To address these limitations, a recent large multi-cohort genetic study led by researchers at the University of Southern California sought to disentangle the relationships between ALL risk, genetic ancestry, and socioeconomic factors. The investigators analyzed genetic data from thousands of Hispanic/Latino children using a study design that explicitly accounted for socioeconomic indicators. They examined both global genetic ancestry across the genome and local ancestry at established ALL susceptibility loci. Additionally, the researchers applied admixture mapping to identify ancestry-associated risk regions.
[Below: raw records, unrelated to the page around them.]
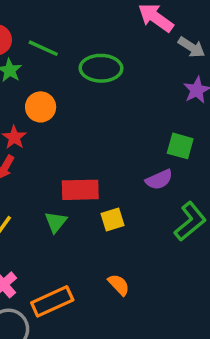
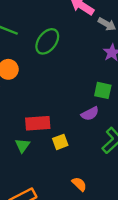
green ellipse: (101, 68) -> (47, 41), turned -50
orange semicircle: (119, 285) -> (79, 184), moved

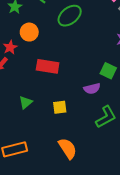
red rectangle: (38, 123) -> (48, 66), moved
orange semicircle: (79, 184) -> (68, 148), size x1.5

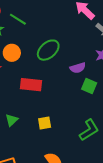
green ellipse: (70, 16) -> (48, 50), moved
purple semicircle: (92, 89) -> (78, 68), moved

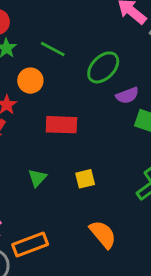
green line: (18, 19) -> (53, 49), moved
green ellipse: (48, 50) -> (103, 67), moved

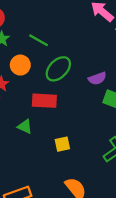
green ellipse: (103, 67) -> (58, 69), moved
green triangle: (37, 178) -> (25, 127), moved, turned -49

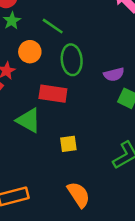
green ellipse: (58, 69) -> (72, 60), turned -56
green triangle: (25, 127) -> (29, 120), size x1.5

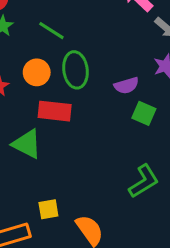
orange circle: (30, 52) -> (37, 72), moved
yellow square: (68, 144) -> (48, 209), moved

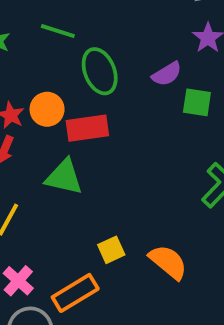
orange circle: (37, 72) -> (47, 109), moved

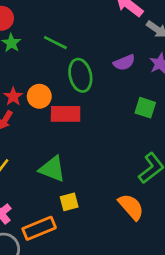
purple semicircle: (167, 74) -> (124, 63), moved
green triangle: (64, 177) -> (52, 169), moved
orange semicircle: (168, 262) -> (131, 207), moved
After adjustment for socioeconomic factors, global Indigenous American–related ancestry was no longer linked with ALL risk, suggesting that previously reported associations were largely driven by non-genetic influences. Nonetheless, the study identified clear genetic signals at specific genomic regions already known to influence ALL susceptibility. At these loci, leukemia-associated variants were more frequently observed on Indigenous American–derived genomic segments than on European- or African-derived segments. Furthermore, the investigators found no evidence that these risk variants exert stronger biological effects in Indigenous American ancestry backgrounds. Instead, the variants conferred similar increases in leukemia risk regardless of ancestry, with observed differences in incidence reflecting variation in allele frequencies rather than differences in biological impact.
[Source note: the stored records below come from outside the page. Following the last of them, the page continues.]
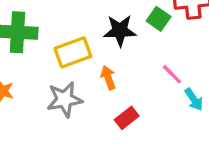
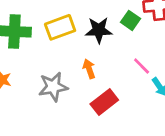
yellow rectangle: (73, 52) -> (60, 27), moved
red rectangle: (127, 118) -> (104, 102), size x1.4

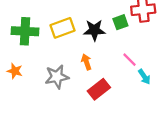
green square: (131, 20) -> (120, 22), turned 35

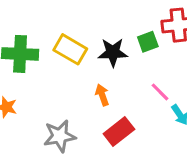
yellow rectangle: (62, 28) -> (70, 49), turned 50
gray star: (57, 77) -> (60, 136), moved

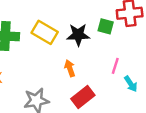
green square: (148, 42) -> (106, 26), turned 35
pink line: (160, 92) -> (115, 66), turned 63

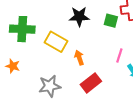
yellow rectangle: (45, 32) -> (56, 42), moved
black star: (78, 35) -> (79, 16), moved

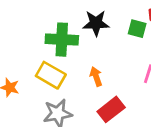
green cross: (22, 29) -> (62, 40), moved
yellow rectangle: (56, 42) -> (51, 75), moved

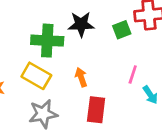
green square: (137, 29) -> (122, 30), turned -36
red rectangle: (111, 109) -> (96, 110), turned -45

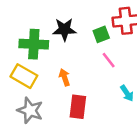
pink line: (133, 74) -> (109, 60), moved, turned -56
gray star: (43, 114) -> (30, 110), turned 30

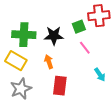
black star: (64, 29) -> (54, 36), moved
gray star: (30, 110) -> (21, 89), turned 30

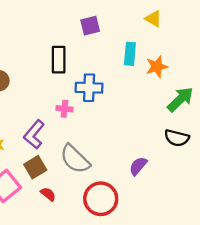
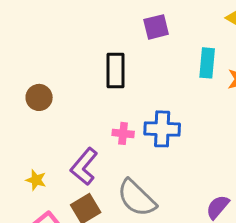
blue cross: (89, 88) -> (162, 129), moved

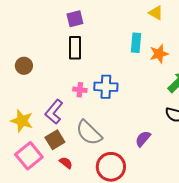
purple square: (156, 27) -> (75, 19), moved
yellow star: (36, 180) -> (22, 121), size x1.6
Overall, these findings demonstrate that the higher incidence of ALL among Hispanic/Latino children is not driven by Indigenous American ancestry itself, but rather by differences in the frequency of established genetic risk variants. By accounting for socioeconomic factors and focusing on local rather than global ancestry, the study provides valuable insights for future researchers assessing the risks of childhood cancers. This work highlights the complex etiological basis of ALL across populations and underscores the importance of ancestry-informed genetic analyses as well as the inclusion of diverse populations in genetic research.
Citation:
Article Title: The impact of Indigenous American-like ancestry on the risk of acute lymphoblastic leukemia in Hispanic/Latino children
Authors: Langie J, Chan TF, Yang W, Kang AY, Morimoto L, Stram DO, Mancuso N, Ma X, Metayer C, Lupo PJ, Rabin KR, Scheurer ME, Wiemels JL, Yang JJ, de Smith AJ, Chiang CWK.
Published In: HGG Adv. 2026 Jan 15; 7(1):100534. doi: 10.1016/j.xhgg.2025.100534.